LGBT+ History Month with Corinne Humphreys & Michael Gunning

Subject: Equality & Diversity

I enjoyed listening to these two speakers. Each had a different story. Each worth a listen.

Negative: they didn’t record the Q&As.

Positive: it’s therefore very short!

Rating: 4.5 out of 5.

Waves and resonance: from musical instruments to vacuum cleaners, via metamaterials and invisibility cloaks, Professor Jon Chapman

Subject: Mathematics

This lecture has everything: good graphics, visual aids, and a range of topics. It’s on the more technical side, but I was still able to follow it enough. And it’s excellent to know how invisibility cloaks could work.

NB. To find the lecture in the link below use Ctrl+F and search for Chapman.

Rating: 5 out of 5.

How Plants Do it: Light, Oxygen, Action! Professor Vittal Yachandra

Subject: Biology

I loved this lecture. It’s a simple topic, but you realise how little we actually know about photosynthesis and how it’s crucial in understanding how we can help the planet. It also gives a good picture of the life of a scientist and how much progress in technology has helped scientific research. And he’s got a great sense of humour.

Rating: 5 out of 5.

Things are going downhill fast: Understanding massive landslides by Professor Dave Petley

Subject: Geography

This lecture really highlights the devastation that landslides cause, and give a real depth of knowledge of different types of landslide. One downside: the videos don’t work. BUT you can look them up on YouTube. Sadly this means that it takes more effort than it should. But the landslides are horrifically fascinating.

Rating: 4.5 out of 5.

The Creativity Code: How AI is learning to write, paint and think, Professor Marcus du Sautoy

Subject: Artifical Intelligence

This lecture really makes you think about what we deem as “art”. There’s also some good testing/surveying of the audience, so you can join in too. You can expect Marcus du Sautoy to give a good lecture and he does.

NB. to find the lecture use Ctrl +F on the linked page.

Rating: 5 out of 5.

Should the UK grow more food? Professor Tim Lang

Subject: Sustainability

This is a life changing lecture. Well, it got me back buying a veg box again. But it does make you think about what we eat, even if it sometimes leaves me more confused about what I should purchase. I love his holistic approach to sourcing food. And he is clearly so passionate about this subject.

This is a pre-COVID lecture, so I would love to hear his thoughts now. This is probably possible, but I haven’t followed this chain of thought further.

NB in the link below it’s the 2019 lecture.

Rating: 5 out of 5.

Everything from nothing: how our universe was made by Professor Carlos Frenk

Subject: Cosmology

We really liked this lecture.
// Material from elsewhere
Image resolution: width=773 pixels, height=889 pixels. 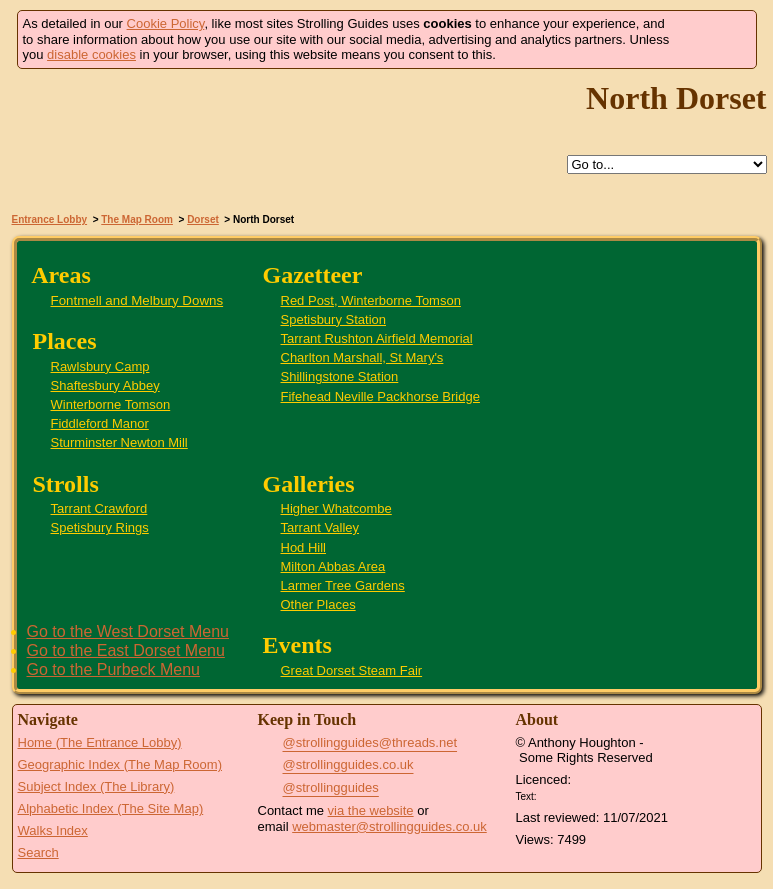 What do you see at coordinates (361, 165) in the screenshot?
I see `Help` at bounding box center [361, 165].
Prof Frenk adds an excellent storytelling patter to a complex subject. And he’s quite humorous. The topic of “the Universe” is wonderful. The graphics are fantastic. We learnt a lot.
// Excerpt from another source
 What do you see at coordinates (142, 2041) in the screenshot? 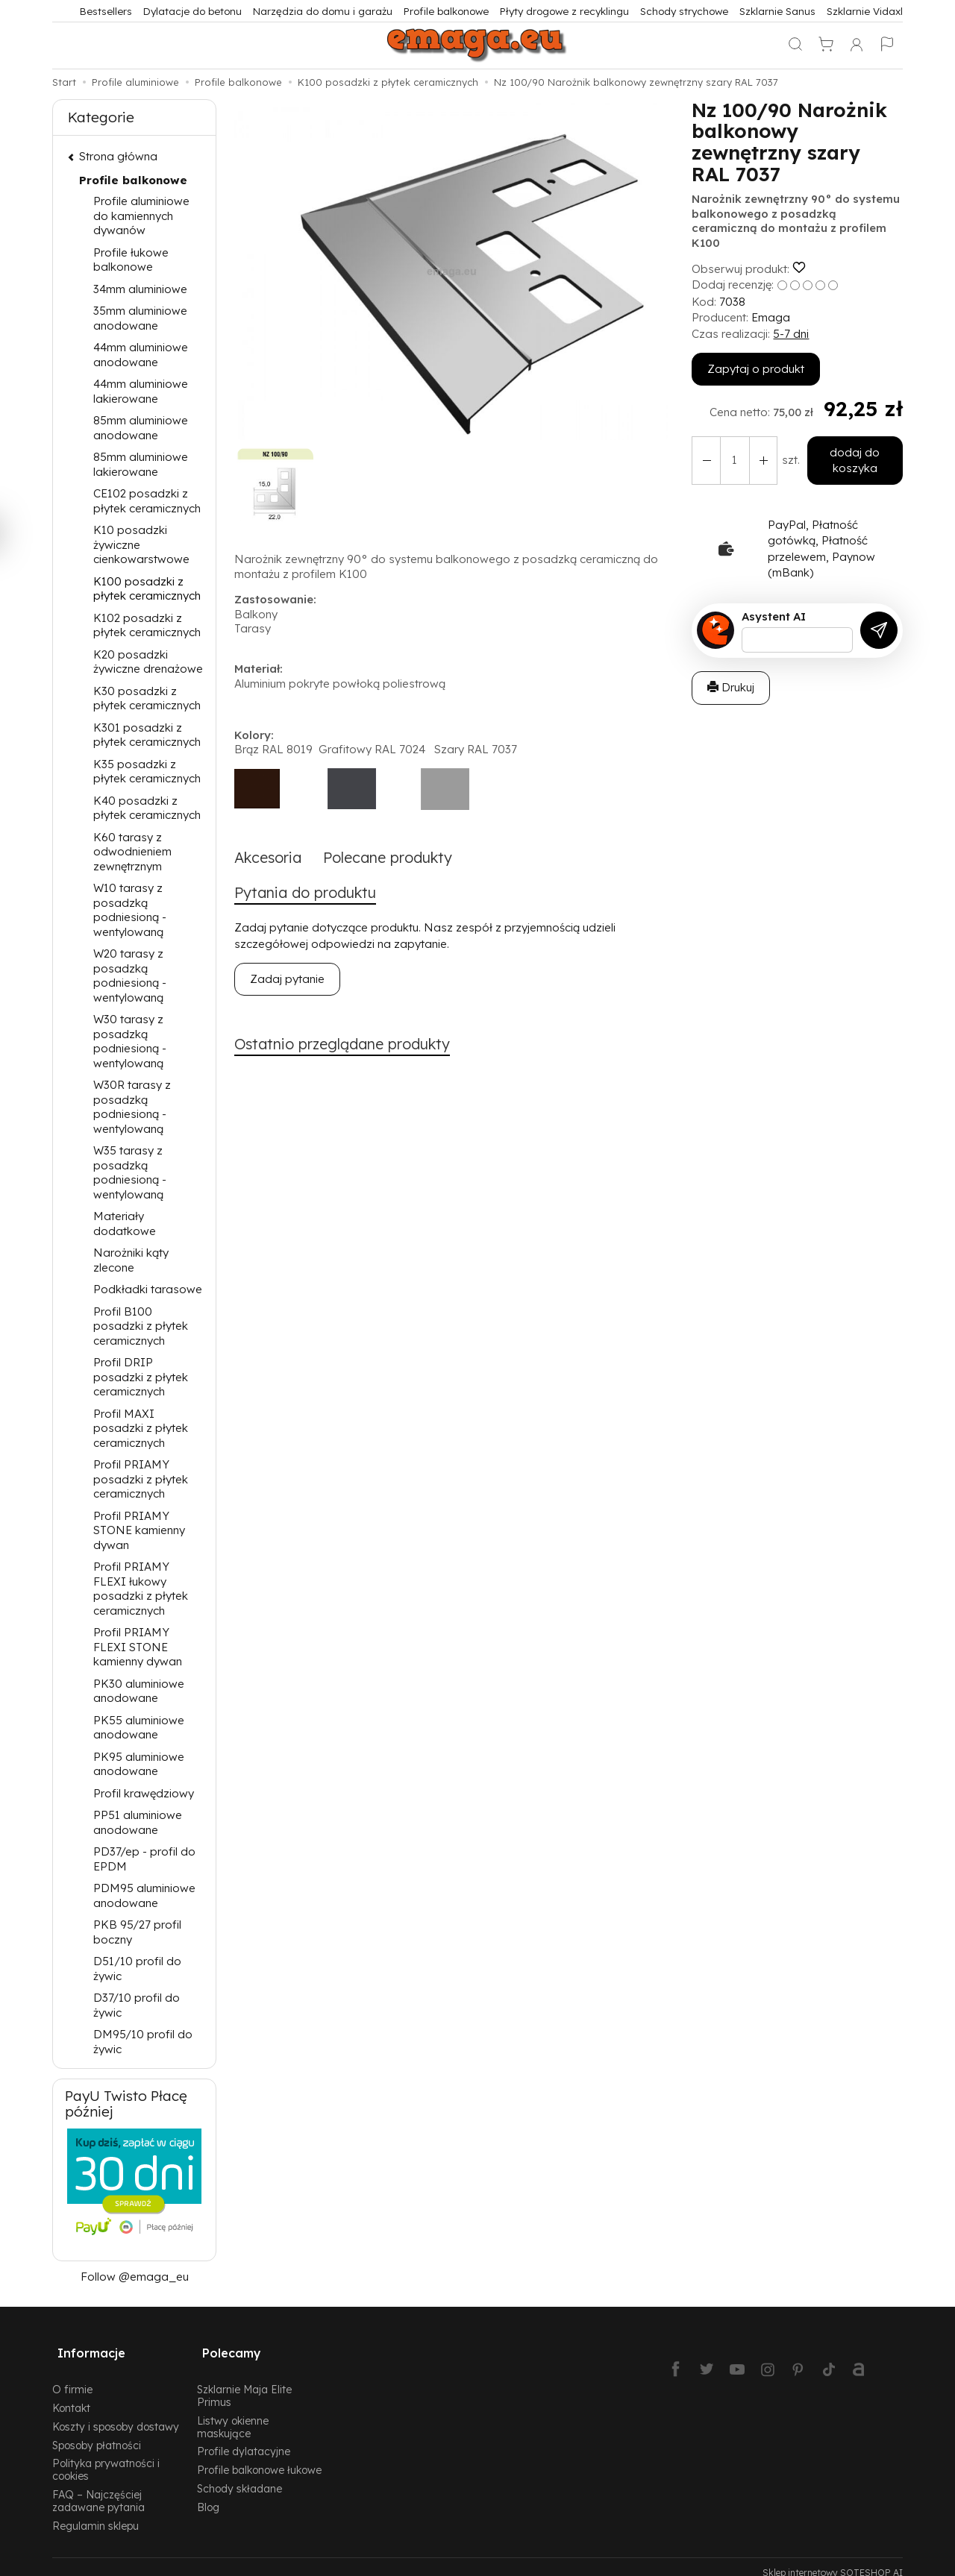 I see `DM95/10 profil do żywic` at bounding box center [142, 2041].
Plus we loved the title. Spoiler alert: Prof Frenk did not make the universe.

Rating: 5 out of 5.

How to choose a lecture

These are the things we have learnt to do whilst choosing a lecture:

  • Step 1: get your search engine going! I’ve found the easiest way to find them is to search for an institution and go through their public lectures. Watch out! A lot of public lectures on websites are details of lectures which are in person only. Feel free to go to these if you can, but I’m usually looking for ones that have been recorded.
  • Pick random: go for a topic that you really know nothing about. They have been some of our most enjoyable.
  • Book promotion: we’ve learnt to avoid lectures that promote a book. We’ve watched lectures based around a book and they tend to not say very much except “read my book”. We have, however, had some good book recommendations through these lectures. But it’s not why we watch a lecture.
  • Era: personally I like to see a lecture theatre full of people, rather than a zoom lecture made in lockdown. I’m the same with my general TV viewing. Not that zoom lectures are bad – they just make me feel sad.